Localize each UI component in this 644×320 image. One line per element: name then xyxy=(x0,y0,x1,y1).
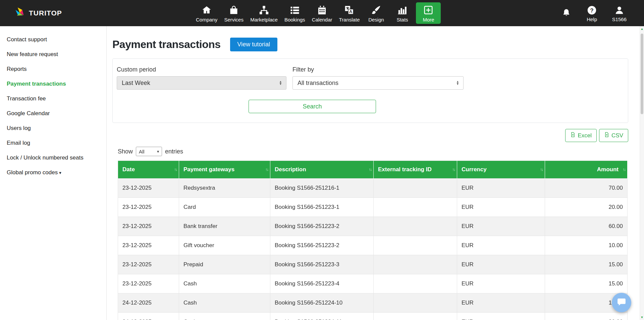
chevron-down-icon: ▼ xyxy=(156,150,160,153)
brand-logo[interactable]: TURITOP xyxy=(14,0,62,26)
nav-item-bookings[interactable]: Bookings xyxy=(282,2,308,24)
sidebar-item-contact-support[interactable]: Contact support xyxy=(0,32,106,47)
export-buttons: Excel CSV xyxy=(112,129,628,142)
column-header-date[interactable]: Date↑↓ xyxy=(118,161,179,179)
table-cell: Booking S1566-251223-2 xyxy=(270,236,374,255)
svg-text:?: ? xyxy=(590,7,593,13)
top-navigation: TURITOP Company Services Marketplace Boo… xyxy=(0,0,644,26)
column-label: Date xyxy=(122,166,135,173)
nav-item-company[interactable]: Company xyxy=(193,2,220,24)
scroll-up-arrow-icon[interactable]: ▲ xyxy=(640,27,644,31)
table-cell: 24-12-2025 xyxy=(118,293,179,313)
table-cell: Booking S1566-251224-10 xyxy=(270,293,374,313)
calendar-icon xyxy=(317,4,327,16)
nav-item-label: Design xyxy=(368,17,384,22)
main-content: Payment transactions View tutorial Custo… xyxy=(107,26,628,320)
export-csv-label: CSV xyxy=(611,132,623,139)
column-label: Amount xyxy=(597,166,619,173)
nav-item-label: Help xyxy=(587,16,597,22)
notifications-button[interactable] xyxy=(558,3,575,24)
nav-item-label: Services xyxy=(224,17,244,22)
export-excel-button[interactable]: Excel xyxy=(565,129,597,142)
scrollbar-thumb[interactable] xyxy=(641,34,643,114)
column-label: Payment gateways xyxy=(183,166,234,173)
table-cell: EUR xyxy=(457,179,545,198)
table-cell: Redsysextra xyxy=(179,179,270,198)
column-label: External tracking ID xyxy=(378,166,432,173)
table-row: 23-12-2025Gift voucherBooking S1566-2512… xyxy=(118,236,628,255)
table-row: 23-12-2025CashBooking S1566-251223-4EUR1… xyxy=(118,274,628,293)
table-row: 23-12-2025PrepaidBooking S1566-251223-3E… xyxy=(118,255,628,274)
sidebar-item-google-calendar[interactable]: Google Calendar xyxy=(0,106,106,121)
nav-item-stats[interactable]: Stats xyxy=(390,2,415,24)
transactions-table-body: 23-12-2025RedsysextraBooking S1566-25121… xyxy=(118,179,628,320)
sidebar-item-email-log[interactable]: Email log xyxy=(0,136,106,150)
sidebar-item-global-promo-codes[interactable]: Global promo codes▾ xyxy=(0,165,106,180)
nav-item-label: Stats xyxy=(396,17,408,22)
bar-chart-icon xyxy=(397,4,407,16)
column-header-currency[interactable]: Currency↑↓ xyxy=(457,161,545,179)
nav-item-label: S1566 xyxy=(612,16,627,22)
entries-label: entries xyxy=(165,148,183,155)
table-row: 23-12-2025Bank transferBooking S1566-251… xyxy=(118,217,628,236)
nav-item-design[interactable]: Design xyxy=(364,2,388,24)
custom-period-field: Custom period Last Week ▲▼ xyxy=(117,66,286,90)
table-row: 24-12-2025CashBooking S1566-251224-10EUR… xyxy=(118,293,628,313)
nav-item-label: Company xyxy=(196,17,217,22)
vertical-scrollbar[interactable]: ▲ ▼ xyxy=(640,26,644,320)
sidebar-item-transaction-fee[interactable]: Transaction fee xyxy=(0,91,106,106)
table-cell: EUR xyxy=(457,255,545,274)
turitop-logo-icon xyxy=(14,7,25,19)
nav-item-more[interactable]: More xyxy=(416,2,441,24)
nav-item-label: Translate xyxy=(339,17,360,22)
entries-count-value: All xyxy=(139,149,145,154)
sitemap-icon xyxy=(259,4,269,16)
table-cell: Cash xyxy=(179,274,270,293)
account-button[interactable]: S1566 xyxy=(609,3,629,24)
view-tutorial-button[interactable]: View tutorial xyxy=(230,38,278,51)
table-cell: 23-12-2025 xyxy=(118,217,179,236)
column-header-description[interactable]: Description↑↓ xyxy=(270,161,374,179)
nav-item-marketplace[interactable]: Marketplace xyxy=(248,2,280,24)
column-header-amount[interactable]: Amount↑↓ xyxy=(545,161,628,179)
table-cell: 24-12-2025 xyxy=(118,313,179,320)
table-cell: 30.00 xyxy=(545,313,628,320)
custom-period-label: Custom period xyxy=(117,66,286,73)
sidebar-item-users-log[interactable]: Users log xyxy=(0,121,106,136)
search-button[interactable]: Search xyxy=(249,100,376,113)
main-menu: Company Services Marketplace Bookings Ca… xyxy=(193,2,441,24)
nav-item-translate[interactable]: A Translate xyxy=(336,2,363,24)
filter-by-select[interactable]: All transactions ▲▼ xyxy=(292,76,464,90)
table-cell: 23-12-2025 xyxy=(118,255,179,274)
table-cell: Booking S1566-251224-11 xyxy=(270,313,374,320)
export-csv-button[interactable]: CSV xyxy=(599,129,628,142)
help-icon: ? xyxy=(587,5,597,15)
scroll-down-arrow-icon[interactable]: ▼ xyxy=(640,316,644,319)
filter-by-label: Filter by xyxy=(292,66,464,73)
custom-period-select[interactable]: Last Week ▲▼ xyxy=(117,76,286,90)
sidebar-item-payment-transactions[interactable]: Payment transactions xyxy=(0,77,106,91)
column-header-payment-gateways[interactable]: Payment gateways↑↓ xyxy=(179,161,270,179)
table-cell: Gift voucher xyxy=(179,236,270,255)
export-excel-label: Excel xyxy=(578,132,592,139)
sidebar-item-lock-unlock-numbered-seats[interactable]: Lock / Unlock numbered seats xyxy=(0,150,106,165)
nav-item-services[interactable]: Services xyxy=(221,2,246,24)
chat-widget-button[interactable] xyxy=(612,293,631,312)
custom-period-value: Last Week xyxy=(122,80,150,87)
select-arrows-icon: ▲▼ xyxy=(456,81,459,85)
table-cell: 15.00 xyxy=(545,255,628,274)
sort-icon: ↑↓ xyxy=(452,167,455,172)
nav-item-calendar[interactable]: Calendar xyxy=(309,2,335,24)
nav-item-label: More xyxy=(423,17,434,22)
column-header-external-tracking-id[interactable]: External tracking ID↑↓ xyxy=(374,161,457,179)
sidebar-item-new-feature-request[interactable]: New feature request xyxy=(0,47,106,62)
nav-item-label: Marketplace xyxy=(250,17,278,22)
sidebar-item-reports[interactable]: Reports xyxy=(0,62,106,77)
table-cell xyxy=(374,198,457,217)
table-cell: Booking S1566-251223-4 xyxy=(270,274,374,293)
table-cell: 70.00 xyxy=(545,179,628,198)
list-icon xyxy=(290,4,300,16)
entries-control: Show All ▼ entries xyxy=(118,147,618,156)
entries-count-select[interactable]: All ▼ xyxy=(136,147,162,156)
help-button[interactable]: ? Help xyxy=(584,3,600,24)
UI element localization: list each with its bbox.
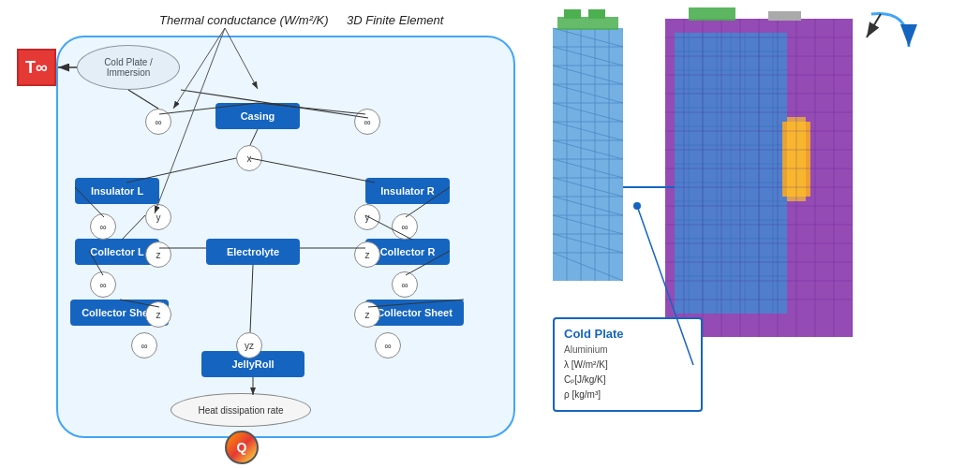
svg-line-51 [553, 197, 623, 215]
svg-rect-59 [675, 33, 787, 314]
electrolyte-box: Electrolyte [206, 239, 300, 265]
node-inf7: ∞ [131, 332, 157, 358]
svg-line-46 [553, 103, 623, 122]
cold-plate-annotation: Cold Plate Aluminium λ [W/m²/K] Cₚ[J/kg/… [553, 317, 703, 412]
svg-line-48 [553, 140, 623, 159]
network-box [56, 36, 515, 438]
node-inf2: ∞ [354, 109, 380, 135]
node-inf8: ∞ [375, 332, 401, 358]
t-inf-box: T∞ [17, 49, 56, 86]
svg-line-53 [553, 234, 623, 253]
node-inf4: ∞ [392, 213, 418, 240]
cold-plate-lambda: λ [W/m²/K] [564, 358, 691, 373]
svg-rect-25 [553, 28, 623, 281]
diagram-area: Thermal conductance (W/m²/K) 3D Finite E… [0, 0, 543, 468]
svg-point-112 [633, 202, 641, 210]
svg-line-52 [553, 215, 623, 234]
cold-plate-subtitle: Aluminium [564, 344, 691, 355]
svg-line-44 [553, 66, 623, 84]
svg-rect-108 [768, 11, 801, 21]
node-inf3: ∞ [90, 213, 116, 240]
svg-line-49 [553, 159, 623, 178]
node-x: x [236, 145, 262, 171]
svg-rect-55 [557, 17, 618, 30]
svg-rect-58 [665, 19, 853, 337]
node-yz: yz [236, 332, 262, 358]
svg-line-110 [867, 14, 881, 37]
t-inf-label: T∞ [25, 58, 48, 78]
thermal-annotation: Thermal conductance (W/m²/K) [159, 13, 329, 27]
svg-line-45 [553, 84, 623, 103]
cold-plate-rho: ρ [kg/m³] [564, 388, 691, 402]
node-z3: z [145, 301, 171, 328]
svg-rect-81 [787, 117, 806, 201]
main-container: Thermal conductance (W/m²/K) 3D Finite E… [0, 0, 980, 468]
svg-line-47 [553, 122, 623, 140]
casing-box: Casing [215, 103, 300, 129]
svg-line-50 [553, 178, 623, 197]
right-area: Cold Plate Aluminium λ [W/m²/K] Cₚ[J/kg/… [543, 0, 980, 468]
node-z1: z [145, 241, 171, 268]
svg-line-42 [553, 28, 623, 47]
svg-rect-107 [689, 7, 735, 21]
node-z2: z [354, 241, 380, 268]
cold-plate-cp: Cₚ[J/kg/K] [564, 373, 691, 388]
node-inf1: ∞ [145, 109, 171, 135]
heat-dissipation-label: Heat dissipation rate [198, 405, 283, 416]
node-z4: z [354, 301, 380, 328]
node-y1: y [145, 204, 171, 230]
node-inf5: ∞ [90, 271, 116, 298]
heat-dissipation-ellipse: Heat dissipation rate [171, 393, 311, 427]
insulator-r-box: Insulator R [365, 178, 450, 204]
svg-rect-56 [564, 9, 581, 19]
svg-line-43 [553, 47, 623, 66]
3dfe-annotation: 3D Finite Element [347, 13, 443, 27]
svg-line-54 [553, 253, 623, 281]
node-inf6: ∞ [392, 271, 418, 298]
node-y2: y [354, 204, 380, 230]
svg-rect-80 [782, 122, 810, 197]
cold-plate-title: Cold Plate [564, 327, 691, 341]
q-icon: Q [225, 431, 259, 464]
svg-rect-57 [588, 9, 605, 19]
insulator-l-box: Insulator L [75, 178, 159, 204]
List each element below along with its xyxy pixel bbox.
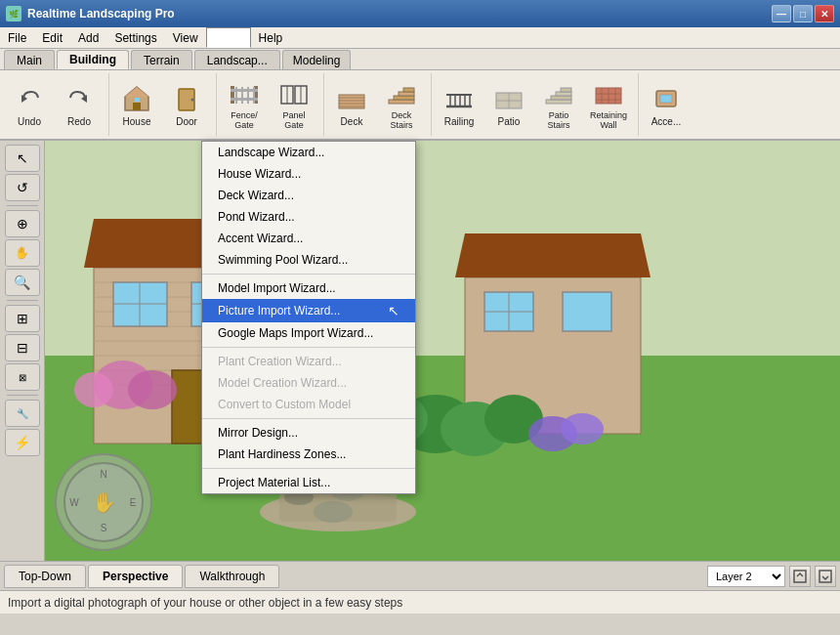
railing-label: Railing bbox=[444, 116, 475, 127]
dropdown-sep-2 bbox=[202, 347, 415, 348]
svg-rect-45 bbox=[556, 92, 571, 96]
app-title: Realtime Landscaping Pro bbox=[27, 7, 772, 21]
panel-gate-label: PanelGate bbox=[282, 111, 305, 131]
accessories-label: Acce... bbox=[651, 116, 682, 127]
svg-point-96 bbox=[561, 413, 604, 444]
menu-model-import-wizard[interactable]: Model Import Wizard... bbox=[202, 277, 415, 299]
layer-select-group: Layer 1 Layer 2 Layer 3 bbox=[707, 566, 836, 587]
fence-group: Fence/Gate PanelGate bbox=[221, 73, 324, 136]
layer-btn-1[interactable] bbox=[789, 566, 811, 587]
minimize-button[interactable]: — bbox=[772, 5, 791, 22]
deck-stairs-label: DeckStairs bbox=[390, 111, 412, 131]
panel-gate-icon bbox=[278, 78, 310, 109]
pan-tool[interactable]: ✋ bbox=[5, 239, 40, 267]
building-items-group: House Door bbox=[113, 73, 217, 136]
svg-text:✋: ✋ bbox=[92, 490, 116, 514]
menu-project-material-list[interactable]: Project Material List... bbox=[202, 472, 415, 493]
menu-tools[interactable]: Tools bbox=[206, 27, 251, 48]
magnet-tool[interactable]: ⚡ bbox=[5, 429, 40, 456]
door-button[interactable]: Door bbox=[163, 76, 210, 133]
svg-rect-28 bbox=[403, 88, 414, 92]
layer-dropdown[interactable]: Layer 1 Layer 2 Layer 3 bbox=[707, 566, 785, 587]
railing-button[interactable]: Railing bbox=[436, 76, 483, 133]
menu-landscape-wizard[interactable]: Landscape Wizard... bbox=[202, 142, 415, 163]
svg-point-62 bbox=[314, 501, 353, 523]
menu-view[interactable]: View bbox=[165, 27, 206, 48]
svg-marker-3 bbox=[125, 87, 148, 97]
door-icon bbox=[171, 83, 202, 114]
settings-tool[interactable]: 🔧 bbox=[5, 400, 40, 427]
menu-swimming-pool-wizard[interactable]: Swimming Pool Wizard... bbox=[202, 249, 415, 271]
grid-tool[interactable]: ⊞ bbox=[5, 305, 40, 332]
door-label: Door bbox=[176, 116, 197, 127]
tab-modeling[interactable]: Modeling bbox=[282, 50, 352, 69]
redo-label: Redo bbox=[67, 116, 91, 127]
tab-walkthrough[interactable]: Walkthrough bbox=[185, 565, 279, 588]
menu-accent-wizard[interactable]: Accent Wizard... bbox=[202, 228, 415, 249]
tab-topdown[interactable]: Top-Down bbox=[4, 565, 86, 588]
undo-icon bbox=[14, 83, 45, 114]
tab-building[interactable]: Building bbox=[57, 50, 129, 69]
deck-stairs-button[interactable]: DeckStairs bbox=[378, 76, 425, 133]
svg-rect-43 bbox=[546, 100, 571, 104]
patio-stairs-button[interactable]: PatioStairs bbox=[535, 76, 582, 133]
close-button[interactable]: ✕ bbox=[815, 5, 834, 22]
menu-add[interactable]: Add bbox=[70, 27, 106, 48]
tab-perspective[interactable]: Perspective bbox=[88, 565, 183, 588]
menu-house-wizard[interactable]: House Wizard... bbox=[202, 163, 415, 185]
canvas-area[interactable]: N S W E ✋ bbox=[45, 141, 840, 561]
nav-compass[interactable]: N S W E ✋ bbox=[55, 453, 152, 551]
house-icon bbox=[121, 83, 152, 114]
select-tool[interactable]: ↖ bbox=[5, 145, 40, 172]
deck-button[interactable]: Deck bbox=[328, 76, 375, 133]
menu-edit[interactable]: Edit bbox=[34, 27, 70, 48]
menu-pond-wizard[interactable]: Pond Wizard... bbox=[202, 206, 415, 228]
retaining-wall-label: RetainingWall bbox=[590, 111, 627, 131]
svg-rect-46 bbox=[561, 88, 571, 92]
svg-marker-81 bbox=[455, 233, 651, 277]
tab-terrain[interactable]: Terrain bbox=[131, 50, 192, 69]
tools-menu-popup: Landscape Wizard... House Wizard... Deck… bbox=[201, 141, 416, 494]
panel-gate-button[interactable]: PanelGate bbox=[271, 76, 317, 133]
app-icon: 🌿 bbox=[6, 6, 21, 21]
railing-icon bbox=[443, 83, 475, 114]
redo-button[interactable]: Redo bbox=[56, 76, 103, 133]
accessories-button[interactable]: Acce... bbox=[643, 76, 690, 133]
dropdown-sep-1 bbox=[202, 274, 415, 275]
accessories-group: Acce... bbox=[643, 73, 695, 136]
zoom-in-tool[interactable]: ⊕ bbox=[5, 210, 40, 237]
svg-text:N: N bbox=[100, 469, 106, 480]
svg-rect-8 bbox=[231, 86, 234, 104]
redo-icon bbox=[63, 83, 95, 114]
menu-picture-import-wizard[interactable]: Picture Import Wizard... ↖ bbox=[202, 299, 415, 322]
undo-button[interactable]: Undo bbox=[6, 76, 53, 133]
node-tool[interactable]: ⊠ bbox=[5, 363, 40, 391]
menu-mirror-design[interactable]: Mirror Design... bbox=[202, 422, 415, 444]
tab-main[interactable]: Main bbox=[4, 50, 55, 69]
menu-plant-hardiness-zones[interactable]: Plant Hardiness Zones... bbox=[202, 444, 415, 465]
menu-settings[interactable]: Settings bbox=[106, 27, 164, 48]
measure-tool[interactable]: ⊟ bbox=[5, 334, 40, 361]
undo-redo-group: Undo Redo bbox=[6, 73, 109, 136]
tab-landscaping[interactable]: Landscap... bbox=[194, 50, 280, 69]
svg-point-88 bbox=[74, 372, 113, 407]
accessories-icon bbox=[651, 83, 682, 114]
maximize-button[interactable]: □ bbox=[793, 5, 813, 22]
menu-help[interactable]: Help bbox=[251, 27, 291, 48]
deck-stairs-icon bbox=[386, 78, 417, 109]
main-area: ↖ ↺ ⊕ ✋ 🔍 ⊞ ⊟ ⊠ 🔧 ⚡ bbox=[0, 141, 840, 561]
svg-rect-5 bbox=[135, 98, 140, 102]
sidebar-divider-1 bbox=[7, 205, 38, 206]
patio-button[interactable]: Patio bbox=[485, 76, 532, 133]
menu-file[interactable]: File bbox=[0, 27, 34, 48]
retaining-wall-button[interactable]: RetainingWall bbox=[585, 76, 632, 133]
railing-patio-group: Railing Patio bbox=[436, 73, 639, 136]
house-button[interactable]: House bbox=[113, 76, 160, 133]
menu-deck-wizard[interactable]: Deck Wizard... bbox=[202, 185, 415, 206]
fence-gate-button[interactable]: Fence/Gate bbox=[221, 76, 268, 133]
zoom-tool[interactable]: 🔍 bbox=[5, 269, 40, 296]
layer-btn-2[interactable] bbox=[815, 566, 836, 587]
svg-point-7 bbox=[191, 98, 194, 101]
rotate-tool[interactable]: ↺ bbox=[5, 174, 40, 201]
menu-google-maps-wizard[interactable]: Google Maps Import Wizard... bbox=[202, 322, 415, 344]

□ □ □ □ □ □ □

The task: Collect every line with the string "undo" from the records, and copy each.

Answer:
undo-icon bbox=[14, 83, 45, 114]
undo-button[interactable]: Undo bbox=[6, 76, 53, 133]
undo-redo-group: Undo Redo bbox=[6, 73, 109, 136]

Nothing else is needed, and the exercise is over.